Blessed be the God and Father of our Lord Jesus Christ, the Father of mercies and God of all comfort, who comforts us in all our tribulation, that we may be able to comfort those who are in any trouble, with the comfort with which we ourselves are comforted by God. For as the sufferings of Christ abound in us, so our consolation also abounds through Christ. (2 Corinthians 1:3-5)
Are you suffering? Are you hurting so badly that you think God can’t possibly bring any good from it? When life is hard, it is challenging not to take the pain personally, or to think that God doesn’t care about you anymore. It is difficult not to believe that He is somehow punishing you for a sin you can’t remember. When you feel crushed under the weight of sorrow, grief, or physical pain, the question, “why me?” comes to mind more often than we want to admit.
Before we dismiss that question as irrelevant, I think we should stick with it for a minute. Why, indeed, has God chosen you for this particular trial? You know that God is sovereign, and that nothing comes to you that has not first gotten His green light. So, what might be the reason for God’s decision to allow this particular pain in your life? Having acknowledged our fallen state, and the truth that in this world we will have trouble (John 16:33), we have to move on to the more personal aspect of the answer to, “why me?”
This is where our Scripture passage above is helpful. This is one of those “one another” passages of Scripture that remind us of our obligation and privilege to come alongside one another with comfort in tough times—to weep with those who weep. But there’s something else here we sometimes miss. That little word that between tribulation and we. This passage tells us that the God of all comfort comforts us so that we will be able to comfort others. Yes, His comfort is for us—for our good, and for our help—but there is a greater purpose for it: so that we, having learned more of Him through our suffering, may then comfort one another.
We have a choice.
When we are suffering, we have a choice. We can turn inward, groaning in our pain and falling into self-pity. That little “why-me” can turn into a great big “it’s-all-about-me” pretty quickly, if we’re not careful with our thinking. Or we can turn to Christ, groaning in prayer and falling fully on Him for our help and comfort. This is indeed a choice. God’s Word tells us that we are able to choose to think differently about any particular circumstance if we want to (2 Corinthians 10:4-5). For most, the default focus when it comes to our response is self. This, again, is partly a result of the fall, but it is also a result of habit. Somewhere along the way, we gave in to self-pity or hopelessness, and it became our go-to response.
But friend, this can change! You are not a slave to your feelings or your habits. You can begin to respond differently to your pain and loss, and this passage of Scripture shows us why we should strive to do this: so that we can comfort others with the comfort we have received! Your suffering is not only for your sanctification and God’s glory, though it is certainly for those reasons. It is also, and I believe more importantly, for you to learn how you can biblically comfort someone else.

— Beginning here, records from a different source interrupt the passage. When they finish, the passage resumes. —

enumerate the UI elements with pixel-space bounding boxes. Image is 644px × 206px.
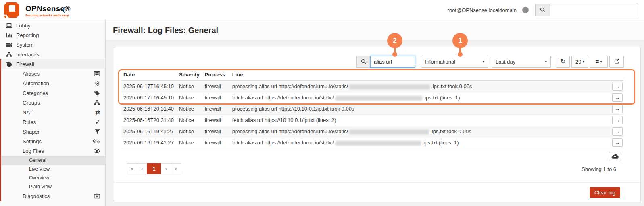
brand[interactable]: OPNsense® Securing networks made easy xyxy=(3,2,71,20)
sidebar-item-categories[interactable]: Categories xyxy=(1,88,105,98)
pagination-last-button[interactable]: » xyxy=(171,163,181,174)
log-search-input[interactable] xyxy=(370,56,415,68)
sidebar-item-groups[interactable]: Groups xyxy=(1,98,105,107)
arrow-right-icon: → xyxy=(615,117,620,123)
row-detail-button[interactable]: → xyxy=(612,138,623,147)
sidebar-item-nat[interactable]: NAT ⇄ xyxy=(1,107,105,117)
sidebar-item-aliases[interactable]: Aliases xyxy=(1,69,105,78)
title-bar: Firewall: Log Files: General xyxy=(106,20,644,41)
column-header-date[interactable]: Date xyxy=(121,69,177,80)
cell-date: 2025-06-16T19:41:27 xyxy=(121,137,177,148)
cell-process: firewall xyxy=(203,115,230,126)
annotation-badge-1: 1 xyxy=(452,33,468,48)
sidebar-item-label: Firewall xyxy=(16,61,34,67)
pagination-next-button[interactable]: › xyxy=(161,163,171,174)
sidebar-item-label: Reporting xyxy=(16,32,39,38)
sidebar-item-settings[interactable]: Settings ⚙⚙ xyxy=(1,136,105,146)
sidebar-item-firewall[interactable]: Firewall xyxy=(1,59,105,69)
download-log-button[interactable] xyxy=(609,152,621,161)
sidebar-item-automation[interactable]: Automation ⚙ xyxy=(1,78,105,88)
sidebar-collapse-button[interactable] xyxy=(61,7,65,15)
clear-log-button[interactable]: Clear log xyxy=(590,187,620,198)
column-header-severity[interactable]: Severity xyxy=(177,69,203,80)
sidebar-item-label: Shaper xyxy=(23,129,40,135)
sidebar: Lobby Reporting System Interfaces Firewa… xyxy=(0,20,106,206)
row-detail-button[interactable]: → xyxy=(612,82,623,91)
redacted-text xyxy=(336,141,421,146)
sidebar-item-label: Log Files xyxy=(23,148,44,154)
sidebar-item-diagnostics[interactable]: Diagnostics xyxy=(1,191,105,201)
cell-date: 2025-06-17T16:45:10 xyxy=(121,92,177,103)
severity-select-value: Informational xyxy=(425,59,455,65)
annotation-badge-2: 2 xyxy=(387,33,402,48)
refresh-button[interactable]: ↻ xyxy=(556,56,570,68)
sidebar-item-lobby[interactable]: Lobby xyxy=(0,21,105,30)
row-detail-button[interactable]: → xyxy=(612,127,623,136)
sidebar-item-label: General xyxy=(29,157,46,163)
sidebar-item-label: NAT xyxy=(23,109,33,115)
sidebar-item-label: Aliases xyxy=(23,71,40,77)
sidebar-item-label: Overview xyxy=(29,175,49,181)
arrow-right-icon: → xyxy=(615,106,620,112)
row-detail-button[interactable]: → xyxy=(612,116,623,124)
table-row: 2025-06-17T16:45:10 Notice firewall proc… xyxy=(121,80,623,92)
export-button[interactable] xyxy=(609,56,624,68)
sidebar-item-interfaces[interactable]: Interfaces xyxy=(0,49,105,59)
period-select-value: Last day xyxy=(496,59,515,65)
fire-icon xyxy=(5,61,13,67)
sidebar-item-general[interactable]: General xyxy=(1,156,105,165)
footer-divider xyxy=(114,182,640,183)
columns-button[interactable]: ≡ ▾ xyxy=(590,56,608,68)
arrow-right-icon: → xyxy=(615,140,620,146)
chevron-down-icon: ▾ xyxy=(582,60,584,64)
columns-icon: ≡ xyxy=(596,58,599,65)
cell-line: processing alias url https://10.10.0.1/i… xyxy=(230,103,606,115)
pagination-page-1-button[interactable]: 1 xyxy=(147,163,161,174)
sitemap-icon xyxy=(94,100,100,105)
sidebar-item-system[interactable]: System xyxy=(0,40,105,49)
sidebar-item-live-view[interactable]: Live View xyxy=(1,165,105,173)
showing-summary: Showing 1 to 6 xyxy=(581,166,616,172)
sidebar-item-overview[interactable]: Overview xyxy=(1,173,105,182)
opnsense-logo-icon xyxy=(3,2,20,20)
cell-severity: Notice xyxy=(177,126,203,137)
cell-line: fetch alias url https://defender.lumu.io… xyxy=(230,137,606,148)
cell-line: processing alias url https://defender.lu… xyxy=(230,80,606,92)
column-header-line[interactable]: Line xyxy=(230,69,606,80)
sidebar-item-label: Plain View xyxy=(29,184,52,190)
column-header-process[interactable]: Process xyxy=(203,69,230,80)
chevron-down-icon: ▾ xyxy=(545,60,547,64)
severity-select[interactable]: Informational ▾ xyxy=(421,56,488,68)
search-icon xyxy=(536,4,550,16)
sidebar-item-label: Interfaces xyxy=(16,52,39,58)
sidebar-item-reporting[interactable]: Reporting xyxy=(0,30,105,40)
sidebar-item-shaper[interactable]: Shaper xyxy=(1,127,105,136)
row-detail-button[interactable]: → xyxy=(612,105,623,113)
log-search xyxy=(356,56,415,68)
page-size-button[interactable]: 20 ▾ xyxy=(571,56,588,68)
table-row: 2025-06-16T20:31:40 Notice firewall proc… xyxy=(121,103,623,115)
eye-icon xyxy=(94,148,100,153)
pagination-prev-button[interactable]: ‹ xyxy=(137,163,147,174)
cell-process: firewall xyxy=(203,126,230,137)
sidebar-item-rules[interactable]: Rules ✓ xyxy=(1,117,105,127)
global-search-input[interactable] xyxy=(550,4,638,16)
sidebar-section-firewall: Firewall Aliases Automation ⚙ Categories… xyxy=(0,59,105,201)
sidebar-item-log-files[interactable]: Log Files xyxy=(1,146,105,156)
server-icon xyxy=(5,42,13,48)
annotation-dot xyxy=(458,52,463,57)
row-detail-button[interactable]: → xyxy=(612,93,623,102)
cell-process: firewall xyxy=(203,103,230,115)
filter-icon xyxy=(95,129,100,134)
redacted-text xyxy=(349,84,430,89)
arrow-right-icon: → xyxy=(615,95,620,101)
cell-severity: Notice xyxy=(177,137,203,148)
period-select[interactable]: Last day ▾ xyxy=(492,56,551,68)
cell-severity: Notice xyxy=(177,103,203,115)
sidebar-item-label: System xyxy=(16,42,33,48)
table-header-row: Date Severity Process Line xyxy=(121,69,623,80)
chevron-left-icon xyxy=(61,8,65,14)
pagination-first-button[interactable]: « xyxy=(127,163,137,174)
sidebar-item-plain-view[interactable]: Plain View xyxy=(1,182,105,191)
sidebar-item-label: Settings xyxy=(23,138,42,144)
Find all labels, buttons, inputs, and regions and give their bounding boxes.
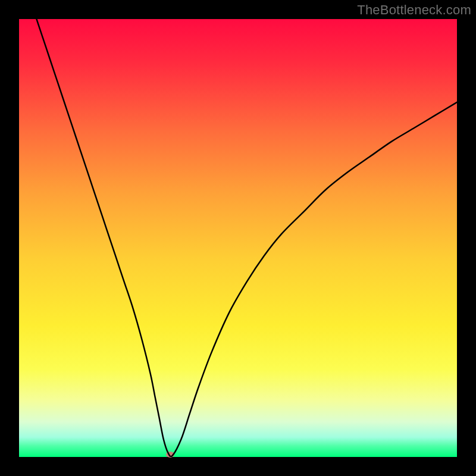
curve-path bbox=[36, 19, 457, 456]
chart-curve bbox=[19, 19, 457, 457]
watermark-text: TheBottleneck.com bbox=[357, 2, 471, 18]
plot-area bbox=[19, 19, 457, 457]
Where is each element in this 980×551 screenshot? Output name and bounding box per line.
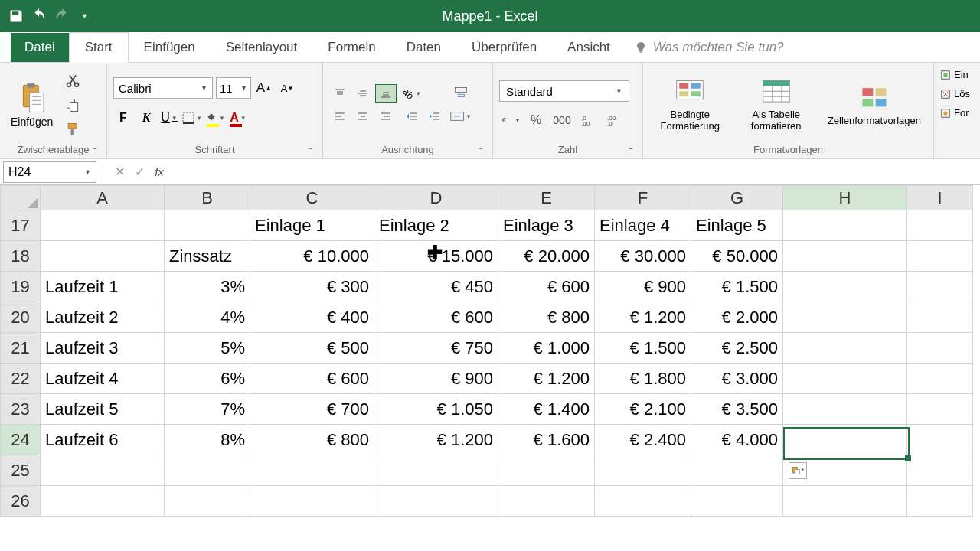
qat-dropdown-icon[interactable]: ▼ xyxy=(81,12,88,20)
cell-C19[interactable]: € 300 xyxy=(250,272,374,302)
cell-A22[interactable]: Laufzeit 4 xyxy=(41,364,165,394)
cell-F24[interactable]: € 2.400 xyxy=(595,425,691,455)
borders-button[interactable]: ▼ xyxy=(182,108,202,128)
insert-function-button[interactable]: fx xyxy=(149,162,169,182)
cell-B22[interactable]: 6% xyxy=(165,364,250,394)
cell-C20[interactable]: € 400 xyxy=(250,302,374,333)
cell-I18[interactable] xyxy=(907,241,973,272)
increase-indent-button[interactable] xyxy=(424,107,446,126)
font-size-select[interactable]: 11▼ xyxy=(216,77,251,99)
tab-einfuegen[interactable]: Einfügen xyxy=(129,33,211,62)
formula-input[interactable] xyxy=(169,161,980,183)
cell-G20[interactable]: € 2.000 xyxy=(691,302,783,333)
bold-button[interactable]: F xyxy=(113,108,133,128)
cell-C18[interactable]: € 10.000 xyxy=(250,241,374,272)
row-header-18[interactable]: 18 xyxy=(1,241,41,272)
tab-seitenlayout[interactable]: Seitenlayout xyxy=(211,33,313,62)
underline-button[interactable]: U▼ xyxy=(159,108,179,128)
fill-color-button[interactable]: ▼ xyxy=(205,108,225,128)
cell-G18[interactable]: € 50.000 xyxy=(691,241,783,272)
column-header-I[interactable]: I xyxy=(907,186,973,210)
cell-H24[interactable] xyxy=(783,425,907,455)
insert-cells-button[interactable]: Ein xyxy=(940,69,969,80)
cell-D26[interactable] xyxy=(374,486,498,517)
cell-H18[interactable] xyxy=(783,241,907,272)
decrease-indent-button[interactable] xyxy=(401,107,423,126)
cell-F25[interactable] xyxy=(595,455,691,486)
cell-F19[interactable]: € 900 xyxy=(595,272,691,302)
cell-G23[interactable]: € 3.500 xyxy=(691,394,783,425)
conditional-formatting-button[interactable]: Bedingte Formatierung xyxy=(649,78,731,132)
cell-H26[interactable] xyxy=(783,486,907,517)
cell-G21[interactable]: € 2.500 xyxy=(691,333,783,364)
copy-button[interactable] xyxy=(62,96,83,114)
row-header-21[interactable]: 21 xyxy=(1,333,41,364)
cell-E21[interactable]: € 1.000 xyxy=(498,333,595,364)
column-header-G[interactable]: G xyxy=(691,186,783,210)
font-name-select[interactable]: Calibri▼ xyxy=(113,77,213,99)
cell-C17[interactable]: Einlage 1 xyxy=(250,210,374,241)
cell-D18[interactable]: € 15.000 xyxy=(374,241,498,272)
cell-E18[interactable]: € 20.000 xyxy=(498,241,595,272)
cell-F26[interactable] xyxy=(595,486,691,517)
cell-D17[interactable]: Einlage 2 xyxy=(374,210,498,241)
format-painter-button[interactable] xyxy=(62,120,83,139)
paste-button[interactable]: Einfügen xyxy=(6,81,57,129)
cell-C22[interactable]: € 600 xyxy=(250,364,374,394)
cell-A25[interactable] xyxy=(41,455,165,486)
undo-icon[interactable] xyxy=(31,8,47,24)
cell-A24[interactable]: Laufzeit 6 xyxy=(41,425,165,455)
cell-H23[interactable] xyxy=(783,394,907,425)
row-header-24[interactable]: 24 xyxy=(1,425,41,455)
cell-B18[interactable]: Zinssatz xyxy=(165,241,250,272)
cell-E22[interactable]: € 1.200 xyxy=(498,364,595,394)
cell-E20[interactable]: € 800 xyxy=(498,302,595,333)
cell-B26[interactable] xyxy=(165,486,250,517)
cell-A17[interactable] xyxy=(41,210,165,241)
row-header-19[interactable]: 19 xyxy=(1,272,41,302)
cell-C24[interactable]: € 800 xyxy=(250,425,374,455)
cell-G22[interactable]: € 3.000 xyxy=(691,364,783,394)
cell-H21[interactable] xyxy=(783,333,907,364)
row-header-20[interactable]: 20 xyxy=(1,302,41,333)
percent-button[interactable]: % xyxy=(525,111,547,129)
name-box[interactable]: H24▼ xyxy=(3,161,96,183)
row-header-17[interactable]: 17 xyxy=(1,210,41,241)
format-cells-button[interactable]: For xyxy=(940,107,969,119)
cell-C21[interactable]: € 500 xyxy=(250,333,374,364)
cell-F23[interactable]: € 2.100 xyxy=(595,394,691,425)
cell-D23[interactable]: € 1.050 xyxy=(374,394,498,425)
accounting-button[interactable]: €▼ xyxy=(499,111,521,129)
cell-B24[interactable]: 8% xyxy=(165,425,250,455)
cell-E19[interactable]: € 600 xyxy=(498,272,595,302)
cell-B19[interactable]: 3% xyxy=(165,272,250,302)
cell-E24[interactable]: € 1.600 xyxy=(498,425,595,455)
cell-I24[interactable] xyxy=(907,425,973,455)
select-all-corner[interactable] xyxy=(1,186,41,210)
cut-button[interactable] xyxy=(62,71,83,90)
column-header-A[interactable]: A xyxy=(41,186,165,210)
cell-D20[interactable]: € 600 xyxy=(374,302,498,333)
row-header-23[interactable]: 23 xyxy=(1,394,41,425)
grow-font-button[interactable]: A▲ xyxy=(254,78,274,98)
cell-E17[interactable]: Einlage 3 xyxy=(498,210,595,241)
cell-D24[interactable]: € 1.200 xyxy=(374,425,498,455)
tab-daten[interactable]: Daten xyxy=(391,33,456,62)
tab-ueberpruefen[interactable]: Überprüfen xyxy=(456,33,552,62)
cell-C23[interactable]: € 700 xyxy=(250,394,374,425)
cell-I25[interactable] xyxy=(907,455,973,486)
align-center-button[interactable] xyxy=(352,107,374,126)
row-header-26[interactable]: 26 xyxy=(1,486,41,517)
cell-A23[interactable]: Laufzeit 5 xyxy=(41,394,165,425)
cancel-formula-button[interactable]: ✕ xyxy=(109,162,129,182)
cell-D21[interactable]: € 750 xyxy=(374,333,498,364)
cell-E25[interactable] xyxy=(498,455,595,486)
font-color-button[interactable]: A▼ xyxy=(228,108,248,128)
column-header-D[interactable]: D xyxy=(374,186,498,210)
grid[interactable]: ABCDEFGHI 17Einlage 1Einlage 2Einlage 3E… xyxy=(0,185,973,517)
cell-D25[interactable] xyxy=(374,455,498,486)
cell-F22[interactable]: € 1.800 xyxy=(595,364,691,394)
cell-I21[interactable] xyxy=(907,333,973,364)
column-header-B[interactable]: B xyxy=(165,186,250,210)
cell-I22[interactable] xyxy=(907,364,973,394)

I specify biblically because, as you know, there are many ways to comfort someone. You can bring them dinner and flowers; you can listen to their sorrow and pain; you can empathize and pray for them. All these things are important, and you should certainly try to offer these practical comforts. But beyond these things, think of the comfort you have received in Christ. Remember, we are to comfort one another with the comfort with which we ourselves are comforted by God. Think of what you’ve learned from your suffering. Remember the Scriptures the Lord has used to minister specifically to you in your deepest pain. Meditate on the healing you’ve seen in your heart, from the beginning of your grief or trial until now. Reflect on how others in your life have been changed, not just by your suffering, but by your response to it. Then, use these things to comfort another struggling believer.
Consolation abounds in the church
Suffering is never easy, but it always has a purpose. Truly, it has many purposes. But as I think of the importance of the church, and the strength I have gained through the ministry of my brothers and sisters there, I see clearly that a key purpose of suffering is so that we can learn to comfort one another using the lessons we have learned through it. When we suffer, we get just a glimpse of Christ’s suffering, so that His sufferings abound in us (2 Corinthians 1:5). And the consolation we receive from Him abounds in us through Him, to one another.
So, the next time you find yourself asking, “why me?,” don’t take it personally. Answer yourself biblically: this trial is for my good and God’s glory. I can bring more glory to God by submitting to His will, learning and growing through my suffering, and then going out and helping others apply the biblical lessons the Lord has taught me. When you are suffering, pay attention to what the Lord is doing—how He is comforting you—in your suffering. Journal about it. Keep a record of His consolations abounding in you. Then, share these things with the next trial-weary brother or sister you meet. This is how the consolations of Christ spread through the church, and this is how we glorify God in our trouble.